Skormin has used this simple insight to secure a $255,000 grant from the National Science Foundation to develop an Internet-accessible advanced laser communications research lab that can be used by anyone.
The result is that, with the click of a mouse, engineering students from China, Great Britain and the Czech Republic have tapped into Skormin’s Web page, typed in parameters and caused a piezo-electric mirror, part of a laser aiming device, in a Watson lab to move according to their instructions.
The grant that is the latest in a series from the NSF to Skormin to develop a new curriculum in satellite laser communications and create a virtual lab to accompany the program.
The equipment used by the students is part of a $1 million cache of equipment acquired by Skormin’s research team from the U.S. Air Force’s Rome Research Lab to support research on ways to make information systems secure through the use of laser technology.
While the work Skormin does for that project is classified, the equipment is not. Moreover, Internet access to the equipment is not via Internet 2, a restricted Web network used by member universities and industries. It is accessible by the commercial Internet open to everyone. One caution: The lab does not work with Netscape Navigator.
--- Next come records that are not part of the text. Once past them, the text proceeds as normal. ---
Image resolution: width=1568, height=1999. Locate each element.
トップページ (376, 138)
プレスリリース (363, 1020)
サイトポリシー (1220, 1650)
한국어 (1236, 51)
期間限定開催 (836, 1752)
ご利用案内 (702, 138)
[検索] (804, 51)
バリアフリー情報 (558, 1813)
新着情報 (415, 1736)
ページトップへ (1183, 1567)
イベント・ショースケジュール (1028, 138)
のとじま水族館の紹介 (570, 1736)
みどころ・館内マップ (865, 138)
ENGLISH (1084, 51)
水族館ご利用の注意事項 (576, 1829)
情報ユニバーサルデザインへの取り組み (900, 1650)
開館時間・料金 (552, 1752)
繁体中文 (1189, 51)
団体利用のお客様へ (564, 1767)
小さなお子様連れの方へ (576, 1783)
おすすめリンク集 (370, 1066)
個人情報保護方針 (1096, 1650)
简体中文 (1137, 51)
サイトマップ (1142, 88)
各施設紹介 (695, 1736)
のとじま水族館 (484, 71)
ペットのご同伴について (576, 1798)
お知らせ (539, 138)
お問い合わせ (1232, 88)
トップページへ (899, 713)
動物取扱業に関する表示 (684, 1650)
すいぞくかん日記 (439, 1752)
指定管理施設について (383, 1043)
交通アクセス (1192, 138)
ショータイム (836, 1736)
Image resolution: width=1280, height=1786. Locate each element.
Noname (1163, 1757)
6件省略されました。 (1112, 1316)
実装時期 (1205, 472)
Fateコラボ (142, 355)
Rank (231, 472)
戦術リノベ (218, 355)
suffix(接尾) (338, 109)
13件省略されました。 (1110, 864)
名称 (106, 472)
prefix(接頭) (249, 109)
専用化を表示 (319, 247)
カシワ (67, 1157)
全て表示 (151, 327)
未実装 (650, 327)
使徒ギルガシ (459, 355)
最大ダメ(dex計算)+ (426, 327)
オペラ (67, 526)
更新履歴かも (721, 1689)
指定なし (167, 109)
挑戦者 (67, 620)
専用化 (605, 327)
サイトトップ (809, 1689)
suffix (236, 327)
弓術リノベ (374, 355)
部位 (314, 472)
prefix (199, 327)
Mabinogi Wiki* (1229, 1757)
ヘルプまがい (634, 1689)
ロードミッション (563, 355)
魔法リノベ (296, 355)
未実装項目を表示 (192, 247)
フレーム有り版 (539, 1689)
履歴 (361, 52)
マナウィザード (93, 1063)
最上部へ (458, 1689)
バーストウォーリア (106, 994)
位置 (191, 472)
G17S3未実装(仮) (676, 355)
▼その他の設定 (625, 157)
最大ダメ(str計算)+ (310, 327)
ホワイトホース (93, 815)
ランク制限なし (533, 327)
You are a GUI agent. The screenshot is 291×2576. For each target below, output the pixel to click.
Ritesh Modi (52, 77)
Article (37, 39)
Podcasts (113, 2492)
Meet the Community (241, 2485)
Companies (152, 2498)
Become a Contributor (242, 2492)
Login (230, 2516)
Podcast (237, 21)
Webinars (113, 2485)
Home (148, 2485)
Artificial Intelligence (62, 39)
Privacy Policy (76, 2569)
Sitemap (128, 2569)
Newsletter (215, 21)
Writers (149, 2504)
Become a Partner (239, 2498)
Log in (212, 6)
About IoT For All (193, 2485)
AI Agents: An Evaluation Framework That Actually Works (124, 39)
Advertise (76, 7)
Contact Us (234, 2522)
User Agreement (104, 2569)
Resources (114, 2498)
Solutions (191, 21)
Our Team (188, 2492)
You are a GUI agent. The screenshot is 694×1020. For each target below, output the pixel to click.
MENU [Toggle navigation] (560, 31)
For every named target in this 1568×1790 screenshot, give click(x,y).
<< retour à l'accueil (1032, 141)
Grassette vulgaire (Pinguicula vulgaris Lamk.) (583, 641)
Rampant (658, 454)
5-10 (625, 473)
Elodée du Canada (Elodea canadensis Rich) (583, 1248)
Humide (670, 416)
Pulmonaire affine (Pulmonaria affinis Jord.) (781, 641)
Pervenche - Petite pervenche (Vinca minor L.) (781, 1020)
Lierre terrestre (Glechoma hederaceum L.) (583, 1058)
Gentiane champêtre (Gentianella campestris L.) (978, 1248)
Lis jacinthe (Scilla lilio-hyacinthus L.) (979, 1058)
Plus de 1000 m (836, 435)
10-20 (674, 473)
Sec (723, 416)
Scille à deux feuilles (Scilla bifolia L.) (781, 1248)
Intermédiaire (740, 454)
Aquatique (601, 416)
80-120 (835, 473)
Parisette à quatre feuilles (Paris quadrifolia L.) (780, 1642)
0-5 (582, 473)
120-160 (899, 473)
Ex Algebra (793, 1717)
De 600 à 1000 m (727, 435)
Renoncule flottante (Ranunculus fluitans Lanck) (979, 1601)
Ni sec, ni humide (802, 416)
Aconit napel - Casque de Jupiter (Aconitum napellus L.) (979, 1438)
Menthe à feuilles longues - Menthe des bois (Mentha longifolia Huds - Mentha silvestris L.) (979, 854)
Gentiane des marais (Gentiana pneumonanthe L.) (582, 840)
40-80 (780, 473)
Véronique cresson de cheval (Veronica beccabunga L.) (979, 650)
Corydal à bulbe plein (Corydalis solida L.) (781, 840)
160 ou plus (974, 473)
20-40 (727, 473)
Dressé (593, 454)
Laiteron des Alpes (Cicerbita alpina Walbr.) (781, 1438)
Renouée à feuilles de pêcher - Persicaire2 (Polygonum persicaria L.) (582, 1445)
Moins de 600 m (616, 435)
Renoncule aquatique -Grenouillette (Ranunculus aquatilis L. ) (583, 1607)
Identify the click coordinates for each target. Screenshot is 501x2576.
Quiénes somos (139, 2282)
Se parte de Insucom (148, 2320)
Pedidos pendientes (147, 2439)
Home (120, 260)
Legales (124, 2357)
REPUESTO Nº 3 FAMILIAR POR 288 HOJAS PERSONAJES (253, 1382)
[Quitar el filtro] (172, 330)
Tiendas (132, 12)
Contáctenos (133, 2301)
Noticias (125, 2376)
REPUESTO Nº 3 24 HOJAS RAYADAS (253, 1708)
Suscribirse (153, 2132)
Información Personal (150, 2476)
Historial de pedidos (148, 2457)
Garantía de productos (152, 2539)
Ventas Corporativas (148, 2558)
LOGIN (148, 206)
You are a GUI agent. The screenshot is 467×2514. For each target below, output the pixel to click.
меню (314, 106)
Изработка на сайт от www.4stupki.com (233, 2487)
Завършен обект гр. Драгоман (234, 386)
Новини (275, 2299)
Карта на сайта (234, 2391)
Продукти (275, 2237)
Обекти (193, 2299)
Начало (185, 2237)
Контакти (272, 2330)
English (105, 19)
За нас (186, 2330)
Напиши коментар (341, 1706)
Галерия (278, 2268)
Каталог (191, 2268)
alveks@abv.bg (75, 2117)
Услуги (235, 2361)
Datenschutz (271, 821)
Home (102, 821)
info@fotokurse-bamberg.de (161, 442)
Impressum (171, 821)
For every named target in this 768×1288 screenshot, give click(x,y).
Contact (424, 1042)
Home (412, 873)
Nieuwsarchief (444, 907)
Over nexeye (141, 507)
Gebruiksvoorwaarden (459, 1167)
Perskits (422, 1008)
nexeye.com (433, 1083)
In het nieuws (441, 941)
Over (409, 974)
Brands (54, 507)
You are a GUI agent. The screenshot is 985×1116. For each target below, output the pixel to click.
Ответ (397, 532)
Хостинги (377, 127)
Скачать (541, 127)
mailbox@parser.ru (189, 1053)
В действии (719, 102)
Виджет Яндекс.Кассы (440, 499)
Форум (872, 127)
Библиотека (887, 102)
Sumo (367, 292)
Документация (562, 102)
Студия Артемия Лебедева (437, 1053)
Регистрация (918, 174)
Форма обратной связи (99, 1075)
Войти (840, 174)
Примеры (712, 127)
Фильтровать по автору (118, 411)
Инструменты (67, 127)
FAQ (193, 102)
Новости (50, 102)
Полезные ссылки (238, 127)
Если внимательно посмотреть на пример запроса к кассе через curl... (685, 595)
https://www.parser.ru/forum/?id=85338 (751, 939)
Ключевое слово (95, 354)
By opening the use of this equipment to the world, Skormin has partially solved a big problem for many engineering programs. He said the difference between a good undergraduate engineering program and the best program is the quality of the laboratories available to the students.
Knowing that he is working with students prone to exuberance Skormin said, “This is a system that cannot be damaged.”
The control program has built in limitations that will prevent students from accidentally fry the equipment by applying too much voltage. The system cannot be used by more than one person at a time, and BU researchers have first priority.
What they can do is investigate how laser beam steering systems respond to variable conditions. “This is like student experiments of very advanced schools,” Skormin said. In addition to getting near instantaneous feedback from their inputs, the students can have a 360 degree view the equipment they are using.